Sometimes, waiting for weather is a case of picking the best of a poor set of options. Watching and overanalyzing forecasts in New Caledonia, we were late in the season for the last leg to Australia. Leaving on the heels of a gale, with 40 knots pushing Totem southwest, was choosing the best of the worst for that passage—and the job waiting for me in Sydney.
Six years later, we sat in Bermuda studying forecasts, faced with a similar situation. There was a fixed date on our calendar to present at the SSCA’s gam in Essex, Connecticut. We’ll tell anyone who listens that the word “schedule” should be eliminated from a cruiser’s vocabulary, but we fell victimto our own advice and left with what we wanted to convince ourselves was going to be “boisterous, but fine.” And the outcome may have been fine, but we surely could have done without the near-fire (when water ingress shorted a solar panel controller), the broken stanchion, and the lost kayak.
The Current Challenge
As I write, patience is again being tested. We initially planned to leave Hawai’i in late July, but then, my father announced he was visiting. Hooray! No patience needed there; we had a great week with my dad.
We drove around the island, revisiting haunts he and my mother used to visit, making memories with the relatives here.
After Dad flew out, Jamie and I decided to give ourselves a week and spend our wedding anniversary here instead of at sea. This also allowed me to continue my earnest research into the best Mai Tais on the tourist coast of Kona, a mission I’m taking seriously.
And then, on our anniversary, the eastern Pacific looked like this:
And so, we waited a little longer (slightly more patience required now). Our hope was to visit Kiribati before heading north to the Majuro, Marshall Islands, from where we would fly to the Annapolis Boat Show to teach again at Cruisers University. That buffer of time was fading.
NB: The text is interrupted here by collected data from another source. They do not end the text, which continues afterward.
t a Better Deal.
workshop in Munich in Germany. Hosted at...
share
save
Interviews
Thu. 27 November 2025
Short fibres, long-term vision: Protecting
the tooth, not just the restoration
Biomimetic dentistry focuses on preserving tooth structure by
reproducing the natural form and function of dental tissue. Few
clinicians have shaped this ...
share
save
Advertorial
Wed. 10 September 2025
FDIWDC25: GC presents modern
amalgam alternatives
The systems passed and faded, and we again neared our departure, making our final rounds with the rental car: one last night with cousins (wow, they put on a feast), one last provisioning stop at Costco, one last farmer’s market visit for freshies. Really the only test of patience we had was when a US Customs official initially refused to process our clearance paperwork because “the Marshall Islands are a US territory; you don’t need this.” (Fact: The Marshall Islands are an independent republic with a compact of free association with the USA, and I very much did need that outbound clearance from CBP).
And then, Jamie had a sciatica onset. (He first had short-lived sciatica pain about 20 years ago.) It brings bouts of writhing pain and creates a big sleep deficit. There would be no option of departing until that resolved. Meanwhile, weather continued to be significantly more active than expected in the Eastern Pacific. As I write, hurricane Hone has just passed below Totem, a Category 1 grazing the south side of the big island of Hawai’i. Behind it? Another hurricane (Gilma) and a tropical storm that may become yet another hurricane (Hector), and additional disturbances that seem like they may want to spin. Oh boy!
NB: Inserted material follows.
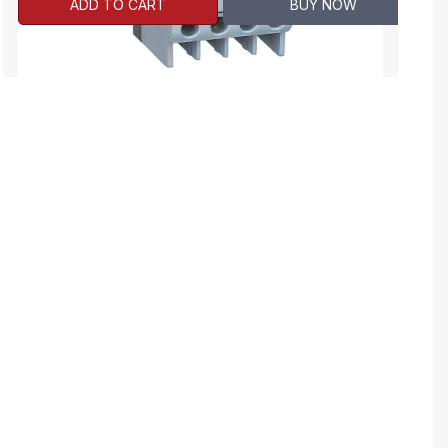
ADD TO CART
BUY NOW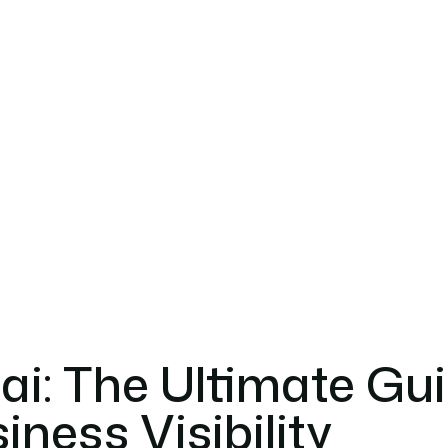
i: The Ultimate Gu
ness Visibility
We won’t get to visit Kiribati now. Disappointing? Of course—not to mention an opening for pangs of impatience. But we also know how miserable it could be if we didn’t take the time needed. Still, it’s a dance: Patience shouldn’t be an excuse to delay indefinitely, either. The boat will never be perfect. The “unicorn” passage is rare. Be patient to pass on a “dragon” passage, or be prepared to fight for it. But most of all, have no regrets.